INFORMATION PROVIDED:

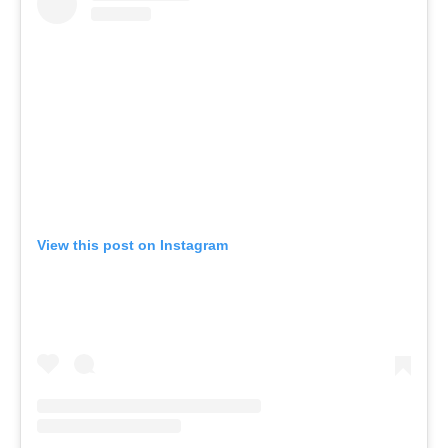
View this post on Instagram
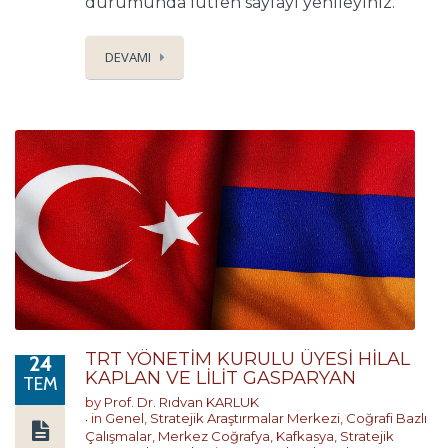
durumunda lütfen sayfayı yenileyiniz.
DEVAMI
TRT YÖNETİM KURULU ÜYESİ HİLAL
24
KAPLAN VE LİLİT GASPARYAN
TEM
by
Prof. Dr. Rıdvan KARLUK
in
Genel
,
Stratejik Araştırmalar Merkezi
,
Coğrafi Bazlı
Çalışmalar
,
Merkez Coğrafya
,
Kafkasya
,
Stratejik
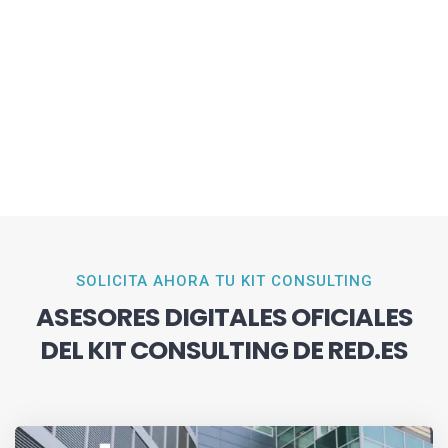
SOLICITA AHORA TU KIT CONSULTING
ASESORES DIGITALES OFICIALES
DEL KIT CONSULTING DE RED.ES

WHAT THIS TASK INVOLVES: With the pictures removed, repeat the listing above exactly as it stands.

OUTPUT FOR THIS TASK:
View this post on Instagram
durumunda lütfen sayfayı yenileyiniz.
DEVAMI
TRT YÖNETİM KURULU ÜYESİ HİLAL
24
KAPLAN VE LİLİT GASPARYAN
TEM
by
Prof. Dr. Rıdvan KARLUK
in
Genel
,
Stratejik Araştırmalar Merkezi
,
Coğrafi Bazlı
Çalışmalar
,
Merkez Coğrafya
,
Kafkasya
,
Stratejik
SOLICITA AHORA TU KIT CONSULTING
ASESORES DIGITALES OFICIALES
DEL KIT CONSULTING DE RED.ES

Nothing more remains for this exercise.